Given information START
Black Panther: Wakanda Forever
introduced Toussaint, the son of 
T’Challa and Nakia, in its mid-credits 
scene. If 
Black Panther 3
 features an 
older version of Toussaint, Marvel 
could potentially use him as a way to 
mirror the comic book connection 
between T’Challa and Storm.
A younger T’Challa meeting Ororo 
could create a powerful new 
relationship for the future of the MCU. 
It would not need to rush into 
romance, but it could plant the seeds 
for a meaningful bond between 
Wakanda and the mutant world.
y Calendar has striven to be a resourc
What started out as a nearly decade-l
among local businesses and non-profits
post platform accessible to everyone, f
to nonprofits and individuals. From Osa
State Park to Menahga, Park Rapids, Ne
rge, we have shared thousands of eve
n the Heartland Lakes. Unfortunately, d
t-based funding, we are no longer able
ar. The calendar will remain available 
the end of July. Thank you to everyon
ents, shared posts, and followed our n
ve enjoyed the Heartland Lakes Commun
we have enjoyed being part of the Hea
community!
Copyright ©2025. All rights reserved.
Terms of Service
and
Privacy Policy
Given information END
Given information START
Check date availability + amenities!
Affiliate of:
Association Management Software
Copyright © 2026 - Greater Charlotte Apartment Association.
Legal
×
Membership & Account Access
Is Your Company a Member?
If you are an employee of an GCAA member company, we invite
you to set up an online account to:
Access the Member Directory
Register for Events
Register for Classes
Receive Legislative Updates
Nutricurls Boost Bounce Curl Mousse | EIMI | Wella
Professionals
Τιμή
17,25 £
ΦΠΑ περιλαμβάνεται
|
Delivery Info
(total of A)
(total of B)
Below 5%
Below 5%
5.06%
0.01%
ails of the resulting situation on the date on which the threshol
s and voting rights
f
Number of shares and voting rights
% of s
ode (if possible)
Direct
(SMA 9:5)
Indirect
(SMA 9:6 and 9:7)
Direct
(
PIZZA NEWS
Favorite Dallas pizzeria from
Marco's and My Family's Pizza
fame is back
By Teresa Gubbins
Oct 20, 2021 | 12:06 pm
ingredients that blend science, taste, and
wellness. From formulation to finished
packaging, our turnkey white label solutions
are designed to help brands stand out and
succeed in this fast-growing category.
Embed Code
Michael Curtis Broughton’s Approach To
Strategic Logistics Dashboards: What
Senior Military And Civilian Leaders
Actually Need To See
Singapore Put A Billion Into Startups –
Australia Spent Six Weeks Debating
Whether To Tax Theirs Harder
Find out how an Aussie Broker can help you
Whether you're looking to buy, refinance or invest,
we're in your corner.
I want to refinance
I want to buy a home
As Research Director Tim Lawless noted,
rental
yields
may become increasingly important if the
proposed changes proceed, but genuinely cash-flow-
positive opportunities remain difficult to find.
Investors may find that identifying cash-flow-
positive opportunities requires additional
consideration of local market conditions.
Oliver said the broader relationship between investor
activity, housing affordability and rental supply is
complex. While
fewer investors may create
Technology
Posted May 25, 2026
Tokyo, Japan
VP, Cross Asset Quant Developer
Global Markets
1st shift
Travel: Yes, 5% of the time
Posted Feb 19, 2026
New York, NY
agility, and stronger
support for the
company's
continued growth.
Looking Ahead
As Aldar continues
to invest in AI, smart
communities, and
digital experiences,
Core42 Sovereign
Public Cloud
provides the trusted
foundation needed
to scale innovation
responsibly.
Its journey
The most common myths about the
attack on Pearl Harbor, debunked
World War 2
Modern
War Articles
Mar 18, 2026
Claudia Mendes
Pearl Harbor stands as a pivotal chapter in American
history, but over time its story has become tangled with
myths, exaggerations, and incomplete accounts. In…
Given information END
Given information START
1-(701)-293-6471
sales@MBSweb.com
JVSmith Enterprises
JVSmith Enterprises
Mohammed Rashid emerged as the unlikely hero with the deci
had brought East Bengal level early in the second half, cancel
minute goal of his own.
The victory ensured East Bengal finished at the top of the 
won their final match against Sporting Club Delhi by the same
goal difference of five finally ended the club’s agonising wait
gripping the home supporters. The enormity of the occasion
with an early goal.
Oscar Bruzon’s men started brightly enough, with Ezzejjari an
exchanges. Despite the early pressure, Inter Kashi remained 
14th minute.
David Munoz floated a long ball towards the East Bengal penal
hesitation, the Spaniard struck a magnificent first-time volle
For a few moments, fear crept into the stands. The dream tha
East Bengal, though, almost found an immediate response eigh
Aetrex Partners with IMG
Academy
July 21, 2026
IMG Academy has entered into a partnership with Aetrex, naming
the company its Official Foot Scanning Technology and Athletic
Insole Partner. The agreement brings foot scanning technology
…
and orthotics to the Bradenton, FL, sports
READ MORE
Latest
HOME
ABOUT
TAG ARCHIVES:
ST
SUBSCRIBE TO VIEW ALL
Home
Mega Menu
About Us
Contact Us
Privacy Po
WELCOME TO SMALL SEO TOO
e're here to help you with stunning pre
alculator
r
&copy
Given information END
» What you have to do:
Counting only lines of the data above that hold "Aetrex", report the total and nothing else.

» Written solution:
2